Is Seattle’s Group Health Cooperative a Model for the Future?
Seattle’s Group Health Cooperative has been around for 60 years and offers many of the features that have been proposed as necessary for health care reform.
The Seattle Times reports on the cooperative and wonders if it could be a model for America’s health care in the future.
Yet even some of Group Health’s most ardent admirers warn that replicating the co-op would be difficult — and replicating it quickly practically impossible. Sixty-two years after its founding, Group Health remains one of just two major health cooperatives in the nation. The other is HealthPartners of Bloomington, Minn.
Creating health co-ops, after all, could involve building or assembling new organizations from scratch, including management, medical staff, clinics and customers.
And that “just doesn’t happen overnight,” Kreidler said. “Group Health has had 60 years” to gain 600,000 members.

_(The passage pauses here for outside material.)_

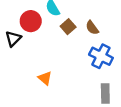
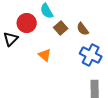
orange triangle: (45, 78) -> (45, 55), moved

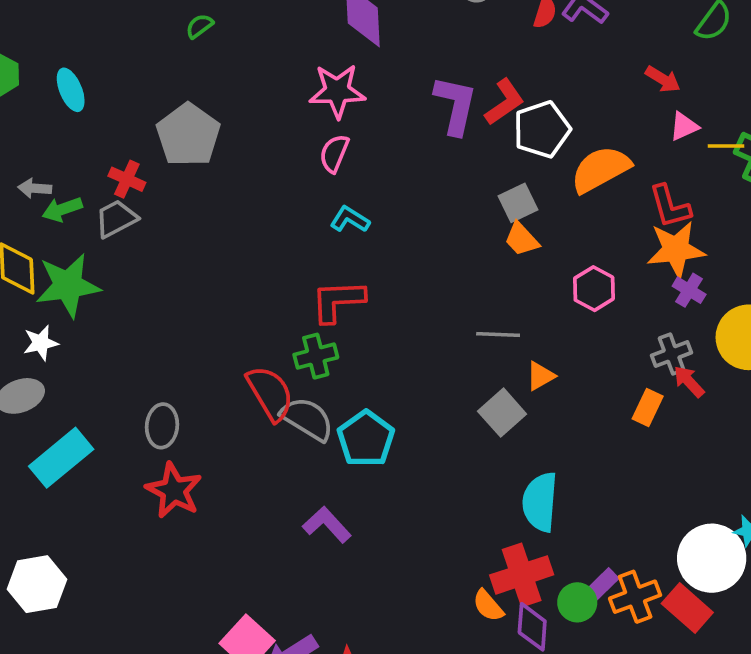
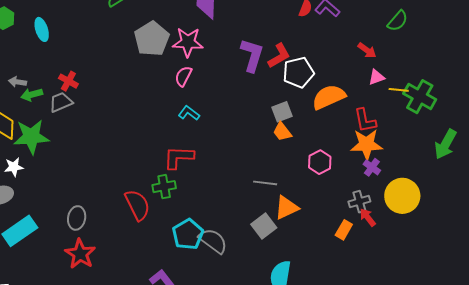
gray pentagon: (188, 135) -> (152, 39), moved
orange triangle: (540, 376) -> (286, 208), size x1.5
gray semicircle: (307, 419) -> (213, 241), moved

What’s more, though Group Health is well-regarded for delivering cost-effective, quality care, it hasn’t avoided such problems as ever-rising premiums and periodic financial losses.

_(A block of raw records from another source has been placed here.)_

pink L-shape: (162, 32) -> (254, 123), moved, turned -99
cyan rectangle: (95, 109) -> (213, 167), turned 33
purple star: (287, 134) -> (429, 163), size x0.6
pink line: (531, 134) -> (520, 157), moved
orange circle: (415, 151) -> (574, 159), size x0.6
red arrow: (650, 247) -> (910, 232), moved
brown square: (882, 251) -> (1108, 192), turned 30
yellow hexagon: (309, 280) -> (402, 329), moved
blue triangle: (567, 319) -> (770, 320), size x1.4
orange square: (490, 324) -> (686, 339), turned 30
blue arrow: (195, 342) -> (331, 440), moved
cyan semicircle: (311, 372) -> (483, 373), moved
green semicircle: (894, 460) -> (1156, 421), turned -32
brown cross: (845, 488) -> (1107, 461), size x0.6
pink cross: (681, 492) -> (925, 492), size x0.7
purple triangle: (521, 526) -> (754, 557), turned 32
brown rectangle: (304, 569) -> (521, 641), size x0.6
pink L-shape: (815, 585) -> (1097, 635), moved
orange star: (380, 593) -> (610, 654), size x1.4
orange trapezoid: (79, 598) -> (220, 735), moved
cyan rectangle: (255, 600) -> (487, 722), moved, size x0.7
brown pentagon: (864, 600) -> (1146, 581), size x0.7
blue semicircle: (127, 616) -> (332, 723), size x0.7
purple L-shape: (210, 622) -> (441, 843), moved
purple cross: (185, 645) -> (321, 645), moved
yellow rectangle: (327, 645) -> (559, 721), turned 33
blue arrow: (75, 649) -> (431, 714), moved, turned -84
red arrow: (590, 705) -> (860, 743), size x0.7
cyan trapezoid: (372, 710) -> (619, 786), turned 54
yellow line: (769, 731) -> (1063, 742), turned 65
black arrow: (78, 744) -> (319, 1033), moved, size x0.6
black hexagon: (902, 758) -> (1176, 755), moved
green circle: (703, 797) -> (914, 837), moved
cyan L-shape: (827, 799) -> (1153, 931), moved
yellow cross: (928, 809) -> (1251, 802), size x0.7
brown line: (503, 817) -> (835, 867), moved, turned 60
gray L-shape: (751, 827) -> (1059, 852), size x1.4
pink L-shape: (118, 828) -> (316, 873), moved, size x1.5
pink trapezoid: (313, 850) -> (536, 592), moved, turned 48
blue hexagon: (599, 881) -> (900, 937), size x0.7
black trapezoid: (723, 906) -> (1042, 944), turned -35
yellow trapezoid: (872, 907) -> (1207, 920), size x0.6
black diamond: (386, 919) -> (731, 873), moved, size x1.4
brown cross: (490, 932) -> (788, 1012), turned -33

Still, even critics of the co-op option under discussion by Congress and the administration agree that Group Health’s approach to health care is worth emulating.
It hasn’t always been that way.
Founded in 1947 by maverick-minded physicians and supporters, Group Health was the first organization in the nation to offer both insurance coverage and comprehensive medical care. The integrated approach was so radical at the time that the King County Medical Society — derisively referring to the co-op as “Group Death” — denied membership to its physicians and blacklisted its patients.
Doctors have a history of trying to block alternative ways of delivering health care just as they did with chiropractors.
It will be important for any health care reform to insure that doctors have much more competition. A free market is the best way to achieve that.